07/17/2022
I get that having a well trained dog is a lot of work. I won’t sit here and try to sell you some easy-breazy fantasy, because it wouldn’t be true. Yep, it’s a bunch of work, and the dog you have and the goals you have determine how much.
But as someone who’s tried “both options” with soft, medium, and very hard dogs, I’m keenly aware of the cost of not doing anything, and also the benefits of diving in. Even with the easy ones, the pain point might be lower, but the freedom and inclusion they won’t get to enjoy—if you honestly look at it—isn’t just hard, it’s sad. And when you get to the harder ones, man, the pain point is extreme (destruction, chaos, danger, stress, etc.), and you also get the lack of freedom and inclusion. So it’s a compounded loss.
I look back at how I lived with my dogs for the first 5 years of their lives and how we lived the next 10 or so, and it breaks my heart. So much unnecessary stress, anxiety, frustration, anger, limitations, and just an extremely poorer quality of life. Instead of enjoying life together, we got through life together. And that’s a monumental difference.
My point is simple. We all know good things require work and sacrifice. And if we’re going to share much of our lives with our dogs, it only seems logical to put in the work (the “hard”) that yields the the least stress, the smallest amounts of anxiety, the largest degrees of safety, the most enjoyment and connection and inclusion and freedom.

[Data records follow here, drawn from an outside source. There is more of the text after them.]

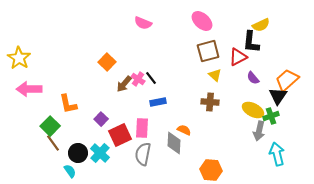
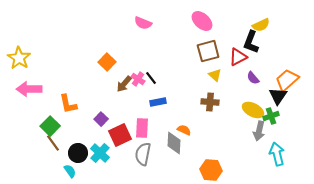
black L-shape: rotated 15 degrees clockwise
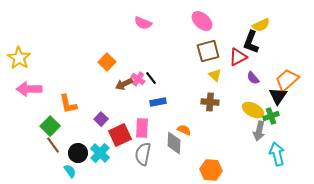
brown arrow: rotated 24 degrees clockwise
brown line: moved 2 px down
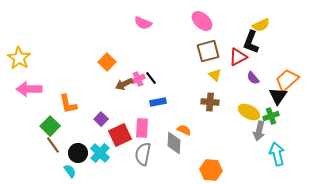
pink cross: rotated 32 degrees clockwise
yellow ellipse: moved 4 px left, 2 px down
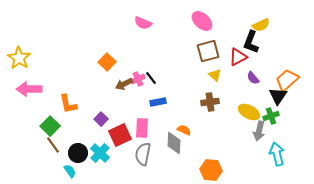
brown cross: rotated 12 degrees counterclockwise
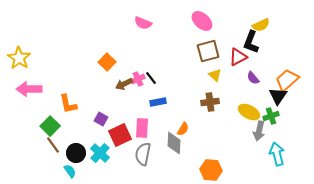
purple square: rotated 16 degrees counterclockwise
orange semicircle: moved 1 px left, 1 px up; rotated 96 degrees clockwise
black circle: moved 2 px left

Of course it’s your choice either way, but even though doing nothing might seem like the easier “hard” I would posit that that perception is absolutely wrong. It simply means you don’t have to be proactive, only reactive. But it’s a mirage—and one made up by the lazy, rationalizing, excuse-making human mind. Reacting to problems rather than beating them to the punch and heading them off at the pass is always more painful.
We all know it. It just depends how honest we want to be with ourselves, and how much beauty, connection, joy, fun, and freedom we prefer to the other stuff—and the work we’re willing to put in to get it.